(Stored records)
---

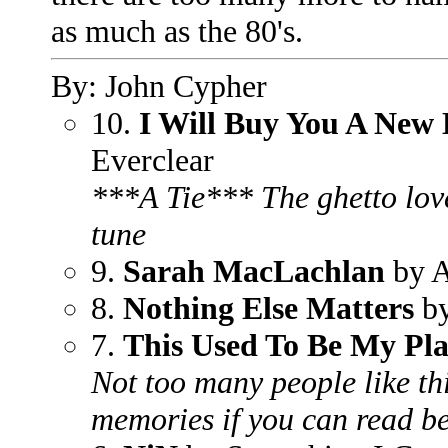
as much as the 80's.
By: John Cypher
10.
I Will Buy You A New 
Everclear
***A Tie*** The ghetto lov
tune
9.
Sarah MacLachlan
by A
8.
Nothing Else Matters
by
7.
This Used To Be My Pl
Not too many people like thi
memories if you can read be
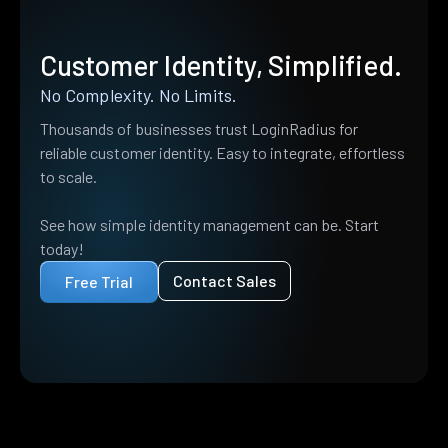
Customer Identity, Simplified.
No Complexity. No Limits.
Thousands of businesses trust LoginRadius for
reliable customer identity. Easy to integrate, effortless
to scale.
See how simple identity management can be. Start
today!
Contact Sales
Free Trial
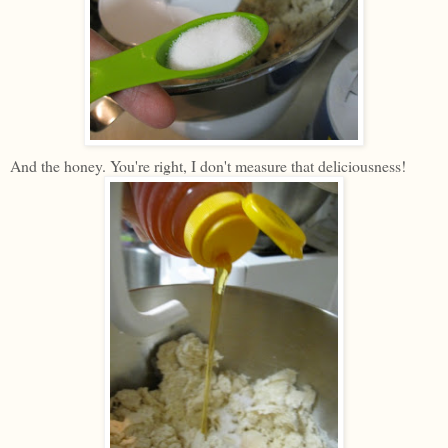
And the honey. You're right, I don't measure that deliciousness!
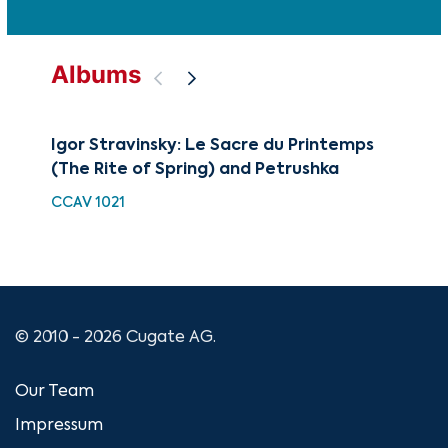
Albums
Igor Stravinsky: Le Sacre du Printemps
The
(The Rite of Spring) and Petrushka
Tw
CCAV 1021
CU
© 2010 - 2026 Cugate AG.
Our Team
Impressum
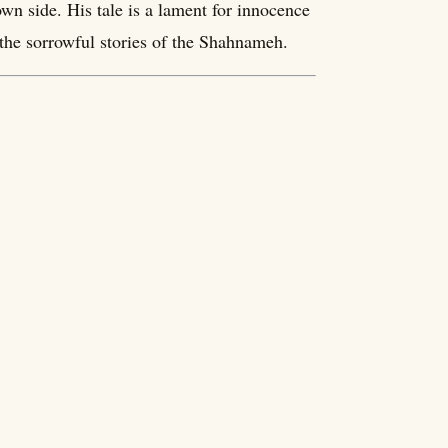
wn side. His tale is a lament for innocence
l the sorrowful stories of the Shahnameh.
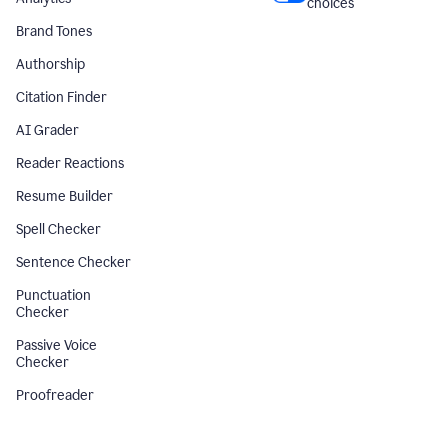
choices
Brand Tones
Authorship
Citation Finder
AI Grader
Reader Reactions
Resume Builder
Spell Checker
Sentence Checker
Punctuation
Checker
Passive Voice
Checker
Proofreader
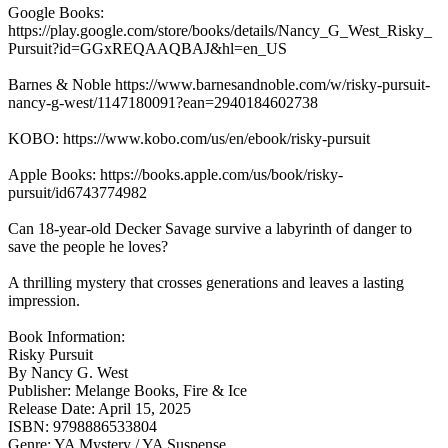
Google Books:
https://play.google.com/store/books/details/Nancy_G_West_Risky_
Pursuit?id=GGxREQAAQBAJ&hl=en_US
Barnes & Noble https://www.barnesandnoble.com/w/risky-pursuit-
nancy-g-west/1147180091?ean=2940184602738
KOBO: https://www.kobo.com/us/en/ebook/risky-pursuit
Apple Books: https://books.apple.com/us/book/risky-
pursuit/id6743774982
Can 18-year-old Decker Savage survive a labyrinth of danger to
save the people he loves?
A thrilling mystery that crosses generations and leaves a lasting
impression.
Book Information:
Risky Pursuit
By Nancy G. West
Publisher: Melange Books, Fire & Ice
Release Date: April 15, 2025
ISBN: 9798886533804
Genre: YA Mystery / YA Suspense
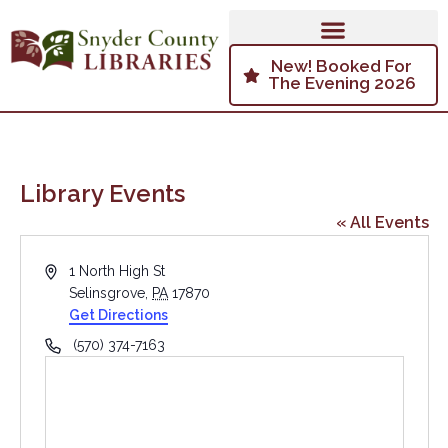
New! Booked For
The Evening 2026
Library Events
« All Events
Address
1 North High St
Selinsgrove
,
PA
17870
Get Directions
Phone
(570) 374-7163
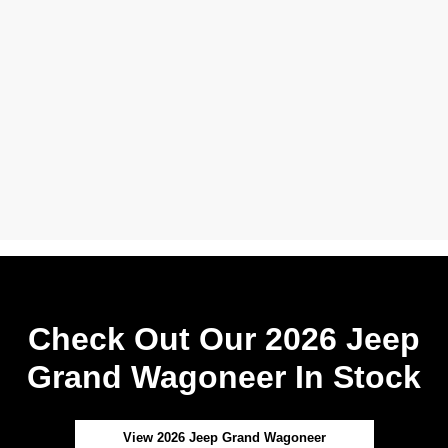
Check Out Our 2026 Jeep
Grand Wagoneer In Stock
View 2026 Jeep Grand Wagoneer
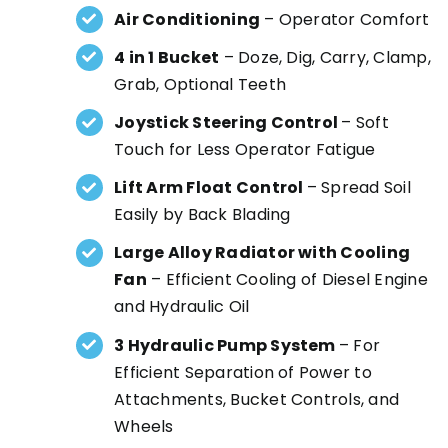
Air Conditioning
– Operator Comfort
4 in 1 Bucket
– Doze, Dig, Carry, Clamp,
Grab, Optional Teeth
Joystick Steering Control
– Soft
Touch for Less Operator Fatigue
Lift Arm Float Control
– Spread Soil
Easily by Back Blading
Large Alloy Radiator with Cooling
Fan
– Efficient Cooling of Diesel Engine
and Hydraulic Oil
3 Hydraulic Pump System
– For
Efficient Separation of Power to
Attachments, Bucket Controls, and
Wheels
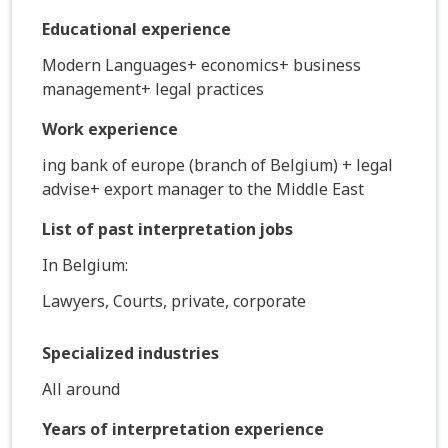
Educational experience
Modern Languages+ economics+ business
management+ legal practices
Work experience
ing bank of europe (branch of Belgium) + legal
advise+ export manager to the Middle East
List of past interpretation jobs
In Belgium:
Lawyers, Courts, private, corporate
Specialized industries
All around
Years of interpretation experience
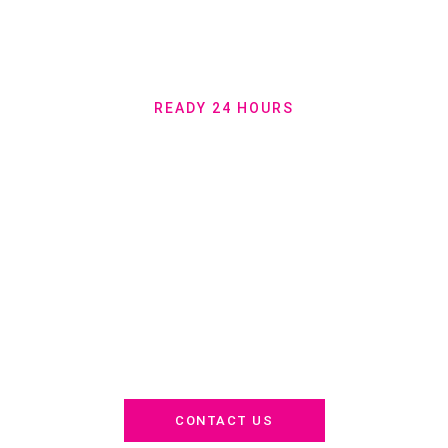
READY 24 HOURS
Join Thousands of
Satisfied Clients –
Get Your Free Quote
Now!
Why risk it with anyone else? For 30 years, we’ve built trust,
perfected efficiency, and delivered on promises. Serving Miami,
North Miami, Coral Gables, and surrounding areas—get your
stress-free move started now. 24/7. Anytime. Anywhere.
CONTACT US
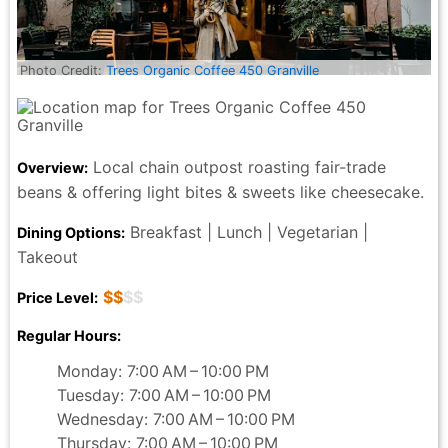
Photo Credit:
Trees Organic Coffee 450 Granville
Local chain outpost roasting fair-trade
Overview:
beans & offering light bites & sweets like cheesecake.
Breakfast | Lunch | Vegetarian |
Dining Options:
Takeout
$$
$$
Price Level:
Regular Hours:
Monday: 7:00 AM – 10:00 PM
Tuesday: 7:00 AM – 10:00 PM
Wednesday: 7:00 AM – 10:00 PM
Thursday: 7:00 AM – 10:00 PM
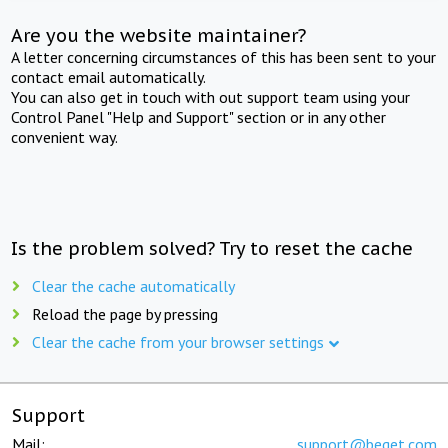
Are you the website maintainer?
A letter concerning circumstances of this has been sent to your
contact email automatically.
You can also get in touch with out support team using your
Control Panel "Help and Support" section or in any other
convenient way.
Is the problem solved? Try to reset the cache
Clear the cache automatically
Reload the page by pressing
Clear the cache from your browser settings
Support
Mail:
support@beget.com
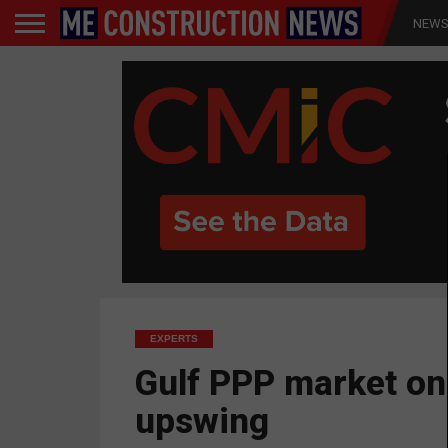
NEW
EXPERTS
Gulf PPP market on
upswing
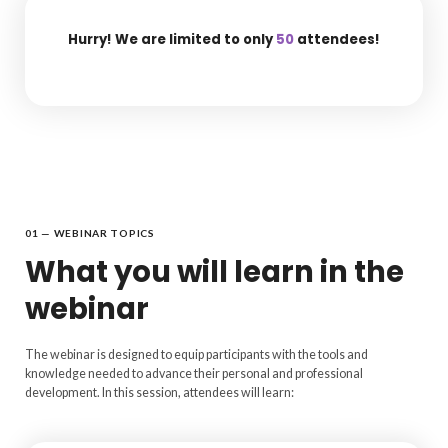
Hurry! We are limited to only
50
attendees!
01 — WEBINAR TOPICS
What you will learn in the
webinar
The webinar is designed to equip participants with the tools and
knowledge needed to advance their personal and professional
development. In this session, attendees will learn:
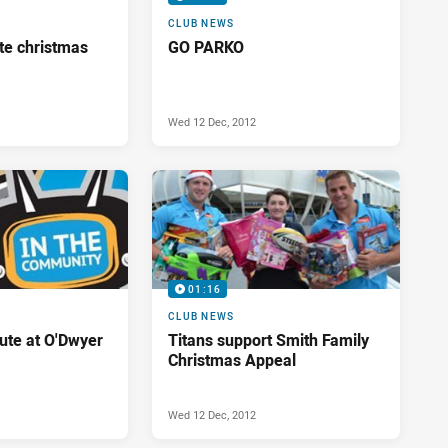
CLUB NEWS
te christmas
GO PARKO
Wed 12 Dec, 2012
01:16
CLUB NEWS
bute at O'Dwyer
Titans support Smith Family
Christmas Appeal
Wed 12 Dec, 2012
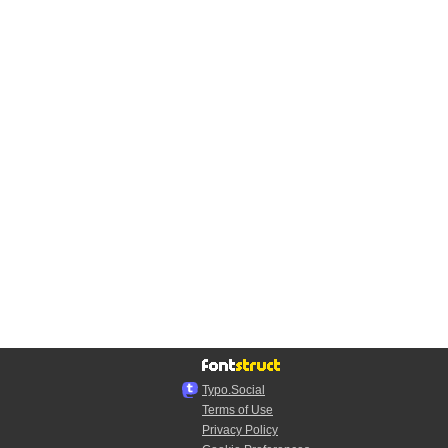
Typo.Social
Terms of Use
Privacy Policy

---

WHAT IS NEEDED: Repeat only the stretch of data above that runs from the line with "ISBN: 9798886533804" to the line with "Easily by Back Blading". Keep both end lines; exclude pictures.

SOLUTION TO THE EXERCISE:
ISBN: 9798886533804
Genre: YA Mystery / YA Suspense
New! Booked For
The Evening 2026
Library Events
« All Events
Address
1 North High St
Selinsgrove
,
PA
17870
Get Directions
Phone
(570) 374-7163
Check Out Our 2026 Jeep
Grand Wagoneer In Stock
View 2026 Jeep Grand Wagoneer
Air Conditioning
– Operator Comfort
4 in 1 Bucket
– Doze, Dig, Carry, Clamp,
Grab, Optional Teeth
Joystick Steering Control
– Soft
Touch for Less Operator Fatigue
Lift Arm Float Control
– Spread Soil
Easily by Back Blading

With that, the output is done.